Naturvation’s transdisciplinary work includes activities that support city-to-city learning and exchanges between governmental organisations, academia and other stakeholders. In this context, on 31 August 2018, Philipp Königer (landscape planner from Munich, Germany) visited Malmö (Sweden) to discuss how ecological compensation can be used as a tool to support nature-based solutions and contribute to the city’s ‘dense and green’ sustainability vision. While ecological compensation is part of the German legal planning system, Swedish cities are currently developing their own, local tools. The high level of commitment to developing such tools is due to a relative lack of environmental regulation and top-down guidance designed to support nature-based solutions.
Ecological compensation is a way to alleviate the negative impacts of new developments on urban ecosystem services; impacts are compensated for by providing new value within the same (or another) area. Compensation measures usually consist of restoring or establishing, and then managing, natural areas of value, such as nature reserves, wetlands or recreational areas. It is the last step in so-called ecological mitigation, which requires those who exploit the land to avoid, minimize or restore local impact on site before considering compensation.

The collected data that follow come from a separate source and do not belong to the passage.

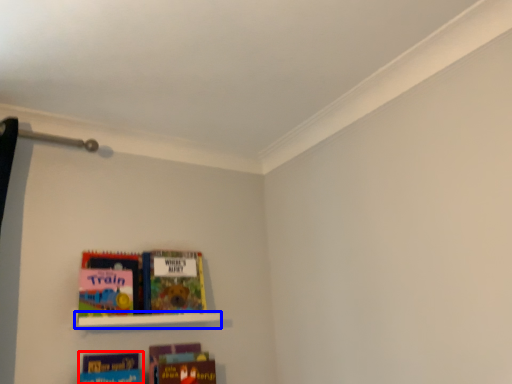 Question: Among these objects, which one is farthest to the camera, book (highlighted by a red box) or shelf (highlighted by a blue box)?

Choices:
 (A) book
 (B) shelf

Answer: (B) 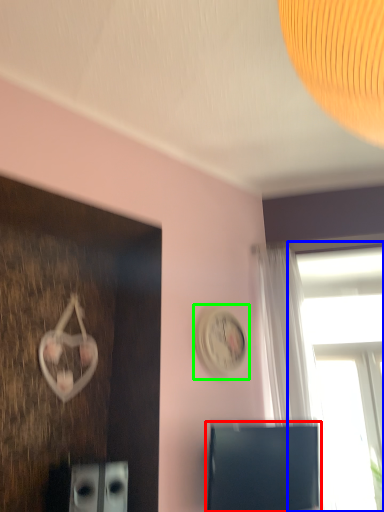 Question: Which object is positioned farthest from computer monitor (highlighted by a red box)? Select from window (highlighted by a blue box) and clock (highlighted by a green box).

Choices:
 (A) window
 (B) clock

Answer: (A)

Naturvation is built on a transdisciplinary effort that brings together the project’s work programmes and six Urban-Regional Innovation Partnerships (URIPs). The six URIPS are located in Barcelona (Spain), Győr (Hungary), Leipzig (Germany), Malmö (Sweden), Newcastle (United Kingdom), and Utrecht (The Netherlands). Each is convened by a municipal representative and involves stakeholders from a range of organisations, including utilities, urban developers, conservation organisations, community groups, and local businesses who are engaged in nature-based solutions and who work alongside the project’s research team.
Both URIPs and the project’s overall transdisciplinary approach are supported by ICLEI, together with a direct contact point between the URIPs and work programmes, and three knowledge brokers. Knowledge brokers are intermediaries (organizations or a person). They aim to develop relationships and networks with, among, and between producers and users of knowledge by providing linkages, knowledge sources, or knowledge itself (e.g. technical know-how, research results) to members of the network.
Knowledge brokerage is supposed to be more than a simple question-and-answer game: it is a process of co-creating and re-framing knowledge. Related roles have emerged only recently through practice and in applied research. NATURVATION sees this as an opportunity, rather than a limitation, to create new ways to communicate, fostering openness and flexibility that supports nature-based solutions. Philipp Königer’s visit to Malmö is one of the outcomes of these efforts, and we look forward to more to come.
Christine Wamsler is Professor at Lund University Centre for Sustainability Studies (LUCSUS) and knowledge broker within the Naturvation project.